The KubeCon EU 2026 show floor at the RAI Convention Centre in Amsterdam

What this means for your team

Four days in Amsterdam distilled into five things I would act on now:

Treat inference workloads like production services. If you are still deploying models with scripts and hope, stop. Inference infrastructure needs the same IaC discipline as any other production system: version-controlled, tested, policy-enforced.
Evaluate the Gateway API Inference Extension and llm-d. These are not speculative projects. They have broad industry backing and solve real problems around inference routing and distributed serving. Get them into your test environments.
Plan agent identity before agents proliferate. SPIFFE/SPIRE for agent identity is not optional if you are running agents in production. Retrofitting identity onto an existing agent fleet is painful. Start with kagenti now.
Platform teams should own AI infrastructure. Shadow AI is already happening in your organization. The platform engineering team needs to provide self-service AI infrastructure with guardrails before ungoverned model endpoints become a security and cost problem.
Sovereignty and GPU multi-tenancy are universal. Even if you are not subject to the EU Cyber Resilience Act today, data residency requirements are spreading globally.
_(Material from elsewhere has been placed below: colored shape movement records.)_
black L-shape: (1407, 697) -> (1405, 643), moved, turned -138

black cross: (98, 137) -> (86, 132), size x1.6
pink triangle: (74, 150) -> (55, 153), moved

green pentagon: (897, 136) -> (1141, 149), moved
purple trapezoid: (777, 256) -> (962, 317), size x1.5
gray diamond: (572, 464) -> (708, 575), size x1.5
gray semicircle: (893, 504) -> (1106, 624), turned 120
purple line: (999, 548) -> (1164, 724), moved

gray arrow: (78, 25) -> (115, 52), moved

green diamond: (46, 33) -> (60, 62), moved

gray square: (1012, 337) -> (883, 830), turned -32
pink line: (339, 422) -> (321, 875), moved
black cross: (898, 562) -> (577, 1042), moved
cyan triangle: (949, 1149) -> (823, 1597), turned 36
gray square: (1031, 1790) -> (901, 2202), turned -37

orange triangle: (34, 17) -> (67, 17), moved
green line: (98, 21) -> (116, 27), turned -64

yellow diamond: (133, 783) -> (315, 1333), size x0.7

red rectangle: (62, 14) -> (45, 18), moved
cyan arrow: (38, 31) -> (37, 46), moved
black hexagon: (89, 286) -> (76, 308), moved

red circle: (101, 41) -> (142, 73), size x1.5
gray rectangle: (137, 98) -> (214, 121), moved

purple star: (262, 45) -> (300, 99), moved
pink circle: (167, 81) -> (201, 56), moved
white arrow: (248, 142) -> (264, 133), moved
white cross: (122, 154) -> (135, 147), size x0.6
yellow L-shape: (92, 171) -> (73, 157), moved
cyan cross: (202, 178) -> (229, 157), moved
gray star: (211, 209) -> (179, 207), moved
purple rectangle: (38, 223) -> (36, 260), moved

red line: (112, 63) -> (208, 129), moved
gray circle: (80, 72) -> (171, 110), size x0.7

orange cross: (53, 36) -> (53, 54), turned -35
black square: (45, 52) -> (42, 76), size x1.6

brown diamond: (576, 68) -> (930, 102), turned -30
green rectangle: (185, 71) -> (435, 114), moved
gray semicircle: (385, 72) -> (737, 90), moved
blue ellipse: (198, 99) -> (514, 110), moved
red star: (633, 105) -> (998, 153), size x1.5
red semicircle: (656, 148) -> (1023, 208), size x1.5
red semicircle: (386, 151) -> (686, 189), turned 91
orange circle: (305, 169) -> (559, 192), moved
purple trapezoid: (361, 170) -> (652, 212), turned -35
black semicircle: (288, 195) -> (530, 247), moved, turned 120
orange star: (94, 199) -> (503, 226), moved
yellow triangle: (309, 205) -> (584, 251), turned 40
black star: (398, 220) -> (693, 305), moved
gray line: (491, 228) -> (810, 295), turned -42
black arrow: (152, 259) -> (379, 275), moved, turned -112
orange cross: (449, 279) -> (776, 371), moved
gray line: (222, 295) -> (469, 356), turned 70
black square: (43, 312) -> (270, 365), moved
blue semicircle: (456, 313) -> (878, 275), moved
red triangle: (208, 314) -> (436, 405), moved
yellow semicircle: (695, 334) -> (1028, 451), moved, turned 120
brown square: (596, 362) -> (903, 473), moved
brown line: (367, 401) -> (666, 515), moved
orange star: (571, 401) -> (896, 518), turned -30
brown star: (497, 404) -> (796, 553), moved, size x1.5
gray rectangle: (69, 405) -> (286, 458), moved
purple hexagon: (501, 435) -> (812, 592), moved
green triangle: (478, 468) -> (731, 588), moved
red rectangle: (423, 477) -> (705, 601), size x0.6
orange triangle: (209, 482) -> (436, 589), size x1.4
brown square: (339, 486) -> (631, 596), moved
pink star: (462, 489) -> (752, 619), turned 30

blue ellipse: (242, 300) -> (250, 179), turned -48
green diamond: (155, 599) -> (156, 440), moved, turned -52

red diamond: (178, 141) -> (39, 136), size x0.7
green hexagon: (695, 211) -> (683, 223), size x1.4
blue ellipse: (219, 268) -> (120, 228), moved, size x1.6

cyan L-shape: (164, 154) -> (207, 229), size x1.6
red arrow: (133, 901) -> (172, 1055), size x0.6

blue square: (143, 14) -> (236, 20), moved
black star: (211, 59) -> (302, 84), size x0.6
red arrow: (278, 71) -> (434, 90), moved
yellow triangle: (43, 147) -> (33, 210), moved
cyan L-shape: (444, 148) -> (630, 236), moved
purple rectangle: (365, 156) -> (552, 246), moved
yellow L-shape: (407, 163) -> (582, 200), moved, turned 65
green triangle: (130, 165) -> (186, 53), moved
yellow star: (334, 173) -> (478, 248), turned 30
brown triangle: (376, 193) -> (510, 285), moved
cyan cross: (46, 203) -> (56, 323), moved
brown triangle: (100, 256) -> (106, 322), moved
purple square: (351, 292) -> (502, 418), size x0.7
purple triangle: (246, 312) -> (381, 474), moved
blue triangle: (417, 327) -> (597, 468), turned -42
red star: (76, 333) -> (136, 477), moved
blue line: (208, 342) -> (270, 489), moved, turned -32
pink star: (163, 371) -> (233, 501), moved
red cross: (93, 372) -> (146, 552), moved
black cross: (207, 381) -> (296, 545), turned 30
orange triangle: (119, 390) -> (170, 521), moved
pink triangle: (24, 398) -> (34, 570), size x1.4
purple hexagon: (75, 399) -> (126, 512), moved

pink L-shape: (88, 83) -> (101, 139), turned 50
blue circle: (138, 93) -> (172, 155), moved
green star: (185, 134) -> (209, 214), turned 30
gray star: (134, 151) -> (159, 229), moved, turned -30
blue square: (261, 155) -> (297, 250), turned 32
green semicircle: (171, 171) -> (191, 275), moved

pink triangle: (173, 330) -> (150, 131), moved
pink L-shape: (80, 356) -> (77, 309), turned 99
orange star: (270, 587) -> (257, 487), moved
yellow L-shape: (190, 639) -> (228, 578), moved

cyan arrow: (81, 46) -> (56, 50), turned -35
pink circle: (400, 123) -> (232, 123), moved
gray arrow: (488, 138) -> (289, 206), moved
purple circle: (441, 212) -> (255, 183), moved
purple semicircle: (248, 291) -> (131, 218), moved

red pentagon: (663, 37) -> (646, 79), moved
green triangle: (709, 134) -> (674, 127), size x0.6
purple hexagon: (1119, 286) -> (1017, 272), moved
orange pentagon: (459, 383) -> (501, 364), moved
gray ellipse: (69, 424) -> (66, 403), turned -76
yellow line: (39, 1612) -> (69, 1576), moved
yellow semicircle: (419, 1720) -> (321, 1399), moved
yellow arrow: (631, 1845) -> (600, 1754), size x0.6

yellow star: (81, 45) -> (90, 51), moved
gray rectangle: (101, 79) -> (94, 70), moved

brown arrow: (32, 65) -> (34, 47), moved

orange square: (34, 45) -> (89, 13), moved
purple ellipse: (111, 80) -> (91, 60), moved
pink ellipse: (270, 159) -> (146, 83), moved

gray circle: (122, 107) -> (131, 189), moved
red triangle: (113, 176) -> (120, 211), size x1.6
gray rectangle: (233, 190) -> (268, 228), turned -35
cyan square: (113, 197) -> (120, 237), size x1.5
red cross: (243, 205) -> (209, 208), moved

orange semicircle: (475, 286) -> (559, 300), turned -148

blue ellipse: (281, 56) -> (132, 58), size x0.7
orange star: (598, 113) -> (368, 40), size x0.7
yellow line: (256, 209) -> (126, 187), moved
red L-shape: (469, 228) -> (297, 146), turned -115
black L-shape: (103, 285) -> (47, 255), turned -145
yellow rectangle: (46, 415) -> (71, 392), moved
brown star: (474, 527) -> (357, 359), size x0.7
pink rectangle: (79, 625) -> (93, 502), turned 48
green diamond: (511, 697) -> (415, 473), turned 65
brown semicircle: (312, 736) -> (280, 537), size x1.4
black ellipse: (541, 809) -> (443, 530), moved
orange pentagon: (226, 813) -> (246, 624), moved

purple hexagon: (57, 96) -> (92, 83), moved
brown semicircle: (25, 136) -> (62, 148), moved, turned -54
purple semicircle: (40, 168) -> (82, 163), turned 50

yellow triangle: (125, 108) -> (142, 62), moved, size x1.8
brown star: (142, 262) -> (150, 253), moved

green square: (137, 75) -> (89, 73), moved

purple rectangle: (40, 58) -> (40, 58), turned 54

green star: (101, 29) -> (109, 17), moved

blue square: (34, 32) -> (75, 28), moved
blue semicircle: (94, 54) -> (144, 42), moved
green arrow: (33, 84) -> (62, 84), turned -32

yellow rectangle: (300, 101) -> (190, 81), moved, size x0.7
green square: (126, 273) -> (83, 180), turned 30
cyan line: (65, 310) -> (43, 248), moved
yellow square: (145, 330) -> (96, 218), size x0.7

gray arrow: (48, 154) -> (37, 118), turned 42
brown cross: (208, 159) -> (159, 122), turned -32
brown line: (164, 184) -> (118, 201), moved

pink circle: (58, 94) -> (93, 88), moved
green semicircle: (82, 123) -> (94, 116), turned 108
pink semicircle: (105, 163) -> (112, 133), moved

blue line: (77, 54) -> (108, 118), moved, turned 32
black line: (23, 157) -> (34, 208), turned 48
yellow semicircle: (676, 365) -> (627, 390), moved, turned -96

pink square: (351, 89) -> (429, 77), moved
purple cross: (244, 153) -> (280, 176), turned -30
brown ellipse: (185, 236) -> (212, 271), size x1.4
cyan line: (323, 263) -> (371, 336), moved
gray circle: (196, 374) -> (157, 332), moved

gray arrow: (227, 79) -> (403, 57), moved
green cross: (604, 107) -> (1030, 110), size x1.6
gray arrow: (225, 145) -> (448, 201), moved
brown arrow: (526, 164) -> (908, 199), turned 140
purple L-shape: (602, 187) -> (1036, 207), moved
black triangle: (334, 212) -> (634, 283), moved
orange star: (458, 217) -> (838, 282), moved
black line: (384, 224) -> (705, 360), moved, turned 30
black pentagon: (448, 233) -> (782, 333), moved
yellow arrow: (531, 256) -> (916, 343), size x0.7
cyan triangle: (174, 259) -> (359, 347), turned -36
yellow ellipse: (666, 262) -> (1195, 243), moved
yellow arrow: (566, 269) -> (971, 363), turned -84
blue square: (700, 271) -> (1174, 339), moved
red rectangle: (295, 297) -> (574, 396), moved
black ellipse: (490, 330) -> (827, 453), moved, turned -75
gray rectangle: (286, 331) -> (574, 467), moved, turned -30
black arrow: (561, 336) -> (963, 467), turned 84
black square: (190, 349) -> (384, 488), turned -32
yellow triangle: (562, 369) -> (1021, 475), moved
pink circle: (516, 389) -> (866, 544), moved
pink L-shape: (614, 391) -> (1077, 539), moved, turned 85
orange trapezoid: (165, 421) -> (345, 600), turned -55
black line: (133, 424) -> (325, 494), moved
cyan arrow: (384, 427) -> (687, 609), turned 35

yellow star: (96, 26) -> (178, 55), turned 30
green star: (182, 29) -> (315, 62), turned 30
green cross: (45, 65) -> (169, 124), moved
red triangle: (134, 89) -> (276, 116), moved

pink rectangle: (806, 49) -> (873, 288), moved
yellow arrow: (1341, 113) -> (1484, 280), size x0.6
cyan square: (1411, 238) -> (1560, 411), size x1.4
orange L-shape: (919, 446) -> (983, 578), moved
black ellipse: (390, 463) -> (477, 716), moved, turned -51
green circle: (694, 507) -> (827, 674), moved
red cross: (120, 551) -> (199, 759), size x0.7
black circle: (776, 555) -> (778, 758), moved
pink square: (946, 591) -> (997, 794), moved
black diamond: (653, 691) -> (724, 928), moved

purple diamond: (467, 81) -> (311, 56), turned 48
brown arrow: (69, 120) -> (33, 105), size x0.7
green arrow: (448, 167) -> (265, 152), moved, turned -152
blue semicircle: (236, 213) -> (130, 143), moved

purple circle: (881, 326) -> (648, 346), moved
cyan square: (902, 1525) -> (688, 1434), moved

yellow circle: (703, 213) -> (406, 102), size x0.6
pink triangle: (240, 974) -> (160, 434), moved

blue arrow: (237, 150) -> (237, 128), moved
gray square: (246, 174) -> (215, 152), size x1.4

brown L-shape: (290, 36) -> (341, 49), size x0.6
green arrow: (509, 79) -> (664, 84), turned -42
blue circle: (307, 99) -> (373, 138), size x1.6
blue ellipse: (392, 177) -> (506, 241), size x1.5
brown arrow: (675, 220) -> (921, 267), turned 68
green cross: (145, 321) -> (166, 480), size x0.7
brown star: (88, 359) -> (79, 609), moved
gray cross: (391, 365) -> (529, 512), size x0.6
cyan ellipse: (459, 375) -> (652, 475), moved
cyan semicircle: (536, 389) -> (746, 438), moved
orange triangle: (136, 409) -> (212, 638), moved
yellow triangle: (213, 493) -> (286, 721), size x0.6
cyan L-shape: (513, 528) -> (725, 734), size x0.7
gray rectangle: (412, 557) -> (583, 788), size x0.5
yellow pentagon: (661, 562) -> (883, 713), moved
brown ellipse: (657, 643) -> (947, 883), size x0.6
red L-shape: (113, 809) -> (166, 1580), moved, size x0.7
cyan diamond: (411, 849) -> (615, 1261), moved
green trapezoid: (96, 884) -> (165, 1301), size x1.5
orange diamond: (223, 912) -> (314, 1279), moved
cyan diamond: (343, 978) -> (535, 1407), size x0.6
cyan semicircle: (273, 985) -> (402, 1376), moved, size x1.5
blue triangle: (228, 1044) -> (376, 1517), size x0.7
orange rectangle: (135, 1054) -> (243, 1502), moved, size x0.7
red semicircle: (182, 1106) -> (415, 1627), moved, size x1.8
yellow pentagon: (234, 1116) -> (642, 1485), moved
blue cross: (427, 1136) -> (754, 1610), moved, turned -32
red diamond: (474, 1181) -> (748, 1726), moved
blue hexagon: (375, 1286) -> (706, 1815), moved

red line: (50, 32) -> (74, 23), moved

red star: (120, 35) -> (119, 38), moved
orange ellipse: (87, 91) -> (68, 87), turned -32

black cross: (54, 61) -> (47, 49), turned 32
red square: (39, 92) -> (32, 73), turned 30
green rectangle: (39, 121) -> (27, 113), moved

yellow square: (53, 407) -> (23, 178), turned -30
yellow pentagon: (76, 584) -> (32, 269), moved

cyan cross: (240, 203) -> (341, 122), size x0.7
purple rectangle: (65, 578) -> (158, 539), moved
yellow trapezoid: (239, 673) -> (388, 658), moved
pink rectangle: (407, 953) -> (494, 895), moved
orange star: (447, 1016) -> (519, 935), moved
GPU multi-tenancy will affect every organization running inference at scale.

Kubernetes spent the past decade proving it could orchestrate containers. The next decade will test whether it can orchestrate intelligence. Based on what I saw in Amsterdam, the community is building the right pieces, but the gap between what exists and what production demands is still wide. That gap is where the interesting work happens.